Created their own service discovery and proxy for prometheus.

Rough Edges:

  • Metrics exploration without prior knowledge
  • Alertmanager too flexible
  • Federation and global views
  • Long term storage still an open question

Rethinking UX for AI-driven Monitoring Tools - Stephen Boak, Datadog

This was a really great talk and my notes could never do it justice.

Building a monitoring strategy and gaining consensus - Gregory Parker, Trevor Morgan, Standard Chartered Bank

No monitoring strategy for company

Back to Basics: What do your users want? Where is their pain points. Put the building blocks in place. Forget what you have and focus on what you need.

  • Talk to business and tech influencers
  • Listen to fedback and understand contraints
  • Publish clear and detailed first principles based strategy
  • Get feedback from stakeholders, revise early and often

Get teams to plug in. Avoid mandates, generate awareness, encourage modern solutions, enlist champions.

Build a data lake with common event structure

What went well:

  • Engaged with customers throughout
  • Inclusive approach, extensible data model
  • Roadshows, Show and Tell, Awareness sessions

What could be changed:

  • Spend more time gaining consensus early stage
  • Work out how to pay for it
  • Focus less on legacy technologies

Self-hosted & open-source time series analysis for your infrastructure - Alexey Velikiy

Analytic unit - shuld be isolated and customisable

Hastic - python app for processing ts data & plugin for grafana with ui for labelling and rendering preductions

Label patterns in grafana, and then it will generate detections.

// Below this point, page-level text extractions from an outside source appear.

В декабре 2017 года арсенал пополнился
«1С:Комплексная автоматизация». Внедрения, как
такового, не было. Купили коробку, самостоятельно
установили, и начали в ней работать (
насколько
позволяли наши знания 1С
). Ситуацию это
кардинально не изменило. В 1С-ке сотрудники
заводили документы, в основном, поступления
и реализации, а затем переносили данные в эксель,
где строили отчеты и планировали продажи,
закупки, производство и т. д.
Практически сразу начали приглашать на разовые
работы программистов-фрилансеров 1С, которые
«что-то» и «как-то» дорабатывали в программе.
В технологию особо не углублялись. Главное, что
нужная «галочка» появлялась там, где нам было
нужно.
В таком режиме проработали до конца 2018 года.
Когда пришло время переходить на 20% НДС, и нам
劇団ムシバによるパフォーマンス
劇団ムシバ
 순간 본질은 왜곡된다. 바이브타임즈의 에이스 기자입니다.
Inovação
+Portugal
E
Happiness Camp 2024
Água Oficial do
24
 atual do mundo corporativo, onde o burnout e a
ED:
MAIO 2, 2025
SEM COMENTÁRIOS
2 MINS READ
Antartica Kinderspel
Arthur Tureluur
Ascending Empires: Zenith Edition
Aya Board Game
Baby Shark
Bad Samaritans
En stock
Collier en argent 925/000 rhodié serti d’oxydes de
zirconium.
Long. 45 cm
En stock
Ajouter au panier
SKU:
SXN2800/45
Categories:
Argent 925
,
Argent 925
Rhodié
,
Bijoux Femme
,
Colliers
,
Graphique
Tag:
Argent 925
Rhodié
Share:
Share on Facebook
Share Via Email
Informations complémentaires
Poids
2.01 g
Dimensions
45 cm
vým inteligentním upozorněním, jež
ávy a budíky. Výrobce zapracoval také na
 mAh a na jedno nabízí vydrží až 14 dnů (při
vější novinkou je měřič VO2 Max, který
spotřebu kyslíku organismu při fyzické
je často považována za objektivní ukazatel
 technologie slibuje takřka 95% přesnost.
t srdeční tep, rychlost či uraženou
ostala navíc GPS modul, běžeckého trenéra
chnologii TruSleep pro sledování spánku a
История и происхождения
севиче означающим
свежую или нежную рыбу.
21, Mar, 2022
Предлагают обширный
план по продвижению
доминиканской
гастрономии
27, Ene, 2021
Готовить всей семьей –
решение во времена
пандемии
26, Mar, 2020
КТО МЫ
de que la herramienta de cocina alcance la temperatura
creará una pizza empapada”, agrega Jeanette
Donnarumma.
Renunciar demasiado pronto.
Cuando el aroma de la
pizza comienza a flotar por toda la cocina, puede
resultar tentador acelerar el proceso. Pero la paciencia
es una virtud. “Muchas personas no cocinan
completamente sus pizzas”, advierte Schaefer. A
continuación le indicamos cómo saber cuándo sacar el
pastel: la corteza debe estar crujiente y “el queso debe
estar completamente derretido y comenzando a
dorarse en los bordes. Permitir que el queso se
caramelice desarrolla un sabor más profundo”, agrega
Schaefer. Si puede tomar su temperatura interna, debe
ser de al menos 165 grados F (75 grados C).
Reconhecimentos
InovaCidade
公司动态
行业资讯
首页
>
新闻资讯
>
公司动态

Pattern is a “shape” - peaks, jumps, troughs etc.

Custom models in python.

Monitoring Serverless Things - Mandy Waite, Google

Functions as a Service

By definition, the servers are not accessible. More pieces of monitor and operate.

Retrying function executions is the simplest way to handle failures with serverless functions. Making a function idempotent is required to make it behave correctly on retried execution attempts.

Two distinct variants of functions - http functions, at most once. background functions, at least once.

How AI Helps Observe Decentralised Systems - Dominic Wellington, Moogsoft

We are living in a different world from the one our systems and processes were designed for

Old world: Static environment, managable alert volumes. New world: fast growing, fast changing environment, massive alert volumes.

What happens on network edge is now more important, and the edge is far away.

Single faults no longer cause impacts: fault tolerance does not mean zero incidents.

So how do we fix monitoring?

Existing monitoring is incident driven. Assumption that faults are easy to detect, and all failure conditions are knowable.

Dashboards are artefacts of a past failure. Internal health is irrelevant, user requests are what they care about. (Symptom based monitoring)

Observability: continuous stream, high cardinality, build into infra and apps, insight driven. “Actionable Understanding”

Monitoring as it should be: everything passes over a message bus. Then add AI.

AI in IT ops: bring interesting information to the attention of human operators - without having to define it beforehand.

Where to use AI in IT ops:

  • Ingestion: reduce noise and false alarms.
  • Correlation: identify related events across domains, avoid duplication of effort and missed signals.
  • Collaboration: intelligent teaming, root cause analysis, knowledge capture.

Teaching the machine. Inputs matter, choose the right feature vectors. Regression problems: continuous distribution. Classification vs clustering: set of dategories.

In Practise:

  • Speed matters, work in real time
  • You don’t know what you need to know
  • AI is a tool, not magic
  • Process is how you make sure it works for users

Incremental-decremental Methods For Real-Time Monitoring - Joe Ross, SignalFx

Statistically grounded approaches: dynamic environments, complexity, volume.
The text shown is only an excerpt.